再び狐の姿へ変化し、腕をすり抜けたリオウは、庭を屋根を床下を、ぬらりひょんから逃げ回る。何処へ逃げた!!!と叫ぶ声を遠くに聞きながら、リオウはふわりと姿を戻すと、スパァンッと妖怪たちの集まる大広間の襖を開けた。
「お前たち…」
「えっ、リオウ様?」
いつになくボロボロなリオウに、妖怪たちは目を丸くし、ついでおろおろと駆け寄ってきた。髪は解れ、葉っぱまでつけている。着流しも胸元が開けていて、実に色を感じさせる。
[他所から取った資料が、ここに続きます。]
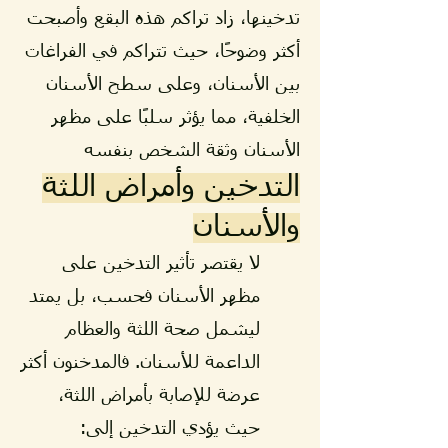
تدخينها، زاد تراكم هذه البقع وأصبحت
أكثر وضوحًا، حيث تتراكم في الفراغات
بين الأسنان، وعلى سطح الأسنان
الخلفية، مما يؤثر سلبًا على مظهر
الأسنان وثقة الشخص بنفسه
التدخين وأمراض اللثة
والأسنان
لا يقتصر تأثير التدخين على
مظهر الأسنان فحسب، بل يمتد
ليشمل صحة اللثة والعظام
الداعمة للأسنان. فالمدخنون أكثر
عرضة للإصابة بأمراض اللثة،
حيث يؤدي التدخين إلى:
「お祖父様にあることないこと吹き込んだのは何処のどいつだ…?」
地を這うような声。華の顔は怒りにひきつり、それもまた美しいがゆえに恐ろしい。
「あの、あることないこととは…?」
「私がリクオと口吸いして夫婦よろしく戯れあった挙げ句に浮気宣言したことになっていた」
(((いやそれ事実なんじゃ……)))
「事実ではない」
不機嫌そうに腕を組み、柳眉を寄せてむくれてみせる。心の声に返事するのはやめてください、とため息をつきながら、妖怪たちはあれ?と首をかしげた。
「玉章に愛してるって言ったのは…」
「それは…あれの目的は私で、異様に執着している様子だったから、ああすれば収まりがつくかと思ってな…」
勿論、愛してやると言った手前、リオウは心からの愛を囁いてやったのだろう。一時だけとはいえ、本気で愛してやったに違いない。――――が。
((((この方は男ってものをまったく分かってらっしゃらない!!!!!!))))
これには思わずその場にいた首無や毛倡妓も頭を抱えてのけぞった。これは無防備が過ぎる。危ない。危な過ぎる。放っておいたらぺろっと食われてしまいそうだ。
「…私とて男なのだが」
「いいえ!!そういう問題ではありません!!!」
「そりゃあ総大将だってちょっと来いってなりますよ!!!」
リオウは、納得いかなそうに柳眉を寄せ、こてんと小首を傾げる。と、ぬらりひょんの足音を察知したのか、緊張したようにぴんと立った耳がぴくりと動く。
「お待ちください、リオウ様」
「離してくれ、黒羽丸」
黒羽丸は、くるりと踵を返して部屋から飛び出そうとしたリオウの腕をとる。
「リオウ様、あまり動かれてはお体に障ります」
「黒羽丸…それは追いかけ回してくるお祖父様に言ってくれないか」
「総大将には後程。今はリオウ様を褥に見送る方が先決です」
「…首無」
「黒羽丸のいう通りですよ。リオウ様。諦めて布団に横になってください」
「……………犬神」
「あんたは体弱いんだろ?ゆっくり体休めた方がいいぜよ」
その前に湯浴みの準備が必要か、と首無は犬神と共にぱたぱたと準備をしに行く。主の体調管理までしっかりしている有能な側仕えたちに、さすがのリオウもぐうの音もでない。
「…鬼の形相で迫ってくるお祖父様がいけないと思うんだが」
「リオウ様がお逃げにならなければこうはならなかったと思いますが」
「………………お前は私の味方じゃないのか」
「ただ従うだけが忠義ではありませんので」
む、と言葉に詰まったリオウは、暫し考えた後に、袂から小さな小瓶を取り出した。小綺麗な細工のなされたそれから、一粒の金平糖を取り出し、黒羽丸の口に運ぶ。
「リオウ様?んむっ!?」
「賄賂。……ダメか?」
「っ…////」
「―――――またそうやってたらしこんでやがるのか」
「ッッ!!!」
背後から聞こえた声に、リオウの尻尾がぶわっと総毛立つ。尻尾を逆立て、肩を跳ねあげて全身で驚くリオウを物珍しそうに見ていた妖怪たちは、ぬらりひょんの形相にあぁと納得した。……あの顔で追っかけられりゃ誰だって逃げる。
「あっこら!待たんか!!!リオウ!!!」
「お待ちください!!!リオウ様!!!」
風のように部屋を飛び出していくリオウを、ぬらりひょんと黒羽丸たちの怒声が追いかける。
その日一日、逃げ回るリオウを追いかけ回したり、四国に戻った玉章からリオウ宛の詫び状という名の恋文が届いたりと、組中大騒ぎだったりするのだが、それはまた別の話。